The unified type system of datakit is what powers Carrier DB’s ability to accept any data type as any input without needing multiple commands for different inputs. For example, Carrier DB INCRBY auto-detects the increment argument type and accepts the increment value as any of: signed 64-bit integers [INT64_MIN, INT64_MAX], full unsigned 64-bit integers [0, UINT64_MAX], and binary64/doubles.

Next up: let’s look at some interesting components inside datakit.

multiarray

multiarray sounds simple enough. It’s an array… of multi.

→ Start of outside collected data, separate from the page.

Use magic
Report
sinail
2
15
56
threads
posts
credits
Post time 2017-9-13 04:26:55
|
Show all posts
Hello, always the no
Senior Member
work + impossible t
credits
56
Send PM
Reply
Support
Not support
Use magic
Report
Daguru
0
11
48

multiarray is the first efficiency approach we use to avoid pointer bloat in our modern data structures. We don’t use linked lists anywhere in any of our data structures. We do not pay the linked list 8-16 bytes per element overhead. We are better than pointer hopping. We only use linear multiarray instances for tracking sequential positions.

A multiarray has three representations inside one container API:

multiarraySmall
multiarrayMedium
multiarrayFull

Even though there are three concrete implementations (small, medium, full), all access uses a single multiarray() API which knows how to access the current type as well as how to grow the underlying multiarray from small to medium to full when an insert causes an existing multiarray to exceed its allowed size limits.

What’s inside each multiarray level though?

multiarraySmall is just an array. One array. Example: you want to store 1,024 pointers taking up 8 KB. That’s a good size for a multiarraySmall.

But what if you wanted to store 6,000 pointers? Now you’re up to 48 KB and may want more efficient access by splitting one large array into many smaller arrays each with more ideal add/remove performance. The multiarray API will automatically upgrade your multiarraySmall to multiarrayMedium. multiarrayMedium is an array of arrays, so at this level you’re safe up to about 1,024 arrays of 1,024 pointers each (1 million pointers).

But what if you want to store 7 million pointers? Say hello to multiarrayFull. multiarrayFull is, because we want to be maximally memory efficient: a forward-reverse xor linked list of multiarrayMedium instances. This forward-reverse xor linked list in multiarrayFull is the only linked list type used in datakit data structures.

With multiarrayFull, you now have unlimited storage, retrieval, efficient updating, and efficient deleting of fixed-sized elements in arrays while using the least physical overhead possible and maximizing performance (plus, no pointer hopping—or at worst, pointer hopping amortized by one linked list hop per 1 million elements).

All upgrades between multiarray levels (small -> medium -> full) get handled automatically by a single wrapper API of multiarray() which knows the current container type, the maximum size of the current container, and how to upgrade to the next container level.

flat buffer

datakit’s flat buffer is another secret weapon in the war against per-element pointer bloat.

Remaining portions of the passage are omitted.